THE PROBLEM: Filter the lines below, keeping each one that holds "CLASS".

--- GIVEN DATA Enclosed Below ---

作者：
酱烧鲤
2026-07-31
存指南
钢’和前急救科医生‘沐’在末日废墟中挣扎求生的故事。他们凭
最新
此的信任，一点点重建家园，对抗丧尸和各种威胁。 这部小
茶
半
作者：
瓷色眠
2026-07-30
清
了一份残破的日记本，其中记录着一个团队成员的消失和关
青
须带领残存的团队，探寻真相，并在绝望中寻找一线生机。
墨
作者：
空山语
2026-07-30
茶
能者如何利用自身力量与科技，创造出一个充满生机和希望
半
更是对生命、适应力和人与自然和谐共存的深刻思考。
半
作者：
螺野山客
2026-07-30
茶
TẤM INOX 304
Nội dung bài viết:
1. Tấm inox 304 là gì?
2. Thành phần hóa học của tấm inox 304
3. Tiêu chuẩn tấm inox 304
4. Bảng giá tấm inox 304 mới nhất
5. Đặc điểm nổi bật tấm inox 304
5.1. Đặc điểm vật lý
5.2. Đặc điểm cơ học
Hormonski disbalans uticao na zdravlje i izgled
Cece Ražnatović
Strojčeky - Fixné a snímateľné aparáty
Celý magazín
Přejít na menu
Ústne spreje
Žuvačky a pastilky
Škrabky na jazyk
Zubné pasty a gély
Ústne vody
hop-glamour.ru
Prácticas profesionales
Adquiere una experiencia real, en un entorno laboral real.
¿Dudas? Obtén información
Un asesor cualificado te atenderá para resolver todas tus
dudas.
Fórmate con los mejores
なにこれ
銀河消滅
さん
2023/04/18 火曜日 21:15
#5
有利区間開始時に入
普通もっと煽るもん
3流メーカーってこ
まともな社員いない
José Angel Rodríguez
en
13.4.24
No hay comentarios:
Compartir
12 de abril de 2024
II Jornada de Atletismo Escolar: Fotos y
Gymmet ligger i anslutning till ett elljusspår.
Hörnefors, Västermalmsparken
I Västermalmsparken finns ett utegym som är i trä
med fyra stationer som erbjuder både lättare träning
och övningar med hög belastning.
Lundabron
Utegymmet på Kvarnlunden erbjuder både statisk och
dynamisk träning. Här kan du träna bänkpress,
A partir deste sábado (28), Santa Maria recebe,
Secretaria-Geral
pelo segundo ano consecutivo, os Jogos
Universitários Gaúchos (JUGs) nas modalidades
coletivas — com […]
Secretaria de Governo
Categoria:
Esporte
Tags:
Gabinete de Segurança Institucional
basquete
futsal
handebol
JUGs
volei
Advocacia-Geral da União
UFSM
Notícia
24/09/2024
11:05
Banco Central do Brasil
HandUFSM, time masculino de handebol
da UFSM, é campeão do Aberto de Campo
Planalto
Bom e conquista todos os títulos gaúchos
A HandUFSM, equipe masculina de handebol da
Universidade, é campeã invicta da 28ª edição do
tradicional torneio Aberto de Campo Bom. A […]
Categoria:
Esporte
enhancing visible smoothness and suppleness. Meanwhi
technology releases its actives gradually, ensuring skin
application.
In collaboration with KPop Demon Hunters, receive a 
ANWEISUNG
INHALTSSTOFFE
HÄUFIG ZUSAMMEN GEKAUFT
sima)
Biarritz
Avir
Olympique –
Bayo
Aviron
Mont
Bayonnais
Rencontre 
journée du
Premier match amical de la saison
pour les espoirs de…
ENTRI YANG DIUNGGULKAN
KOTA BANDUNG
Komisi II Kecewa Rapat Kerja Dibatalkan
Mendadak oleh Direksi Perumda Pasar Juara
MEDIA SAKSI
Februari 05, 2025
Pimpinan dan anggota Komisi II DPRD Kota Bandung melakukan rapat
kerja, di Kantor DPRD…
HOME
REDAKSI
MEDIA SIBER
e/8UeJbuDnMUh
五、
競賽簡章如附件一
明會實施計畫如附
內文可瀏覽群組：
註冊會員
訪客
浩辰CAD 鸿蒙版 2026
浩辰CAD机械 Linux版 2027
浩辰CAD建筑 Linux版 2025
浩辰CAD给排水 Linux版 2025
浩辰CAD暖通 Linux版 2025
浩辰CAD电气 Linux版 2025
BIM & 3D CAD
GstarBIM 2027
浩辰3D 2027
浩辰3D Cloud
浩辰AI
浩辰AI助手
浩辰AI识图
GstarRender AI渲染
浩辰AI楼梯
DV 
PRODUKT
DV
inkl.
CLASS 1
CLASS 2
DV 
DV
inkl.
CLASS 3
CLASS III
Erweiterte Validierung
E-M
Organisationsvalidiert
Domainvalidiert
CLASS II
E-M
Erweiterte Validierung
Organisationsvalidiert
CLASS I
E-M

--- End of Enclosed GIVEN DATA ---

RESPONSE TO THIS TASK:
CLASS 1
CLASS 2
CLASS 3
CLASS III
CLASS II
CLASS I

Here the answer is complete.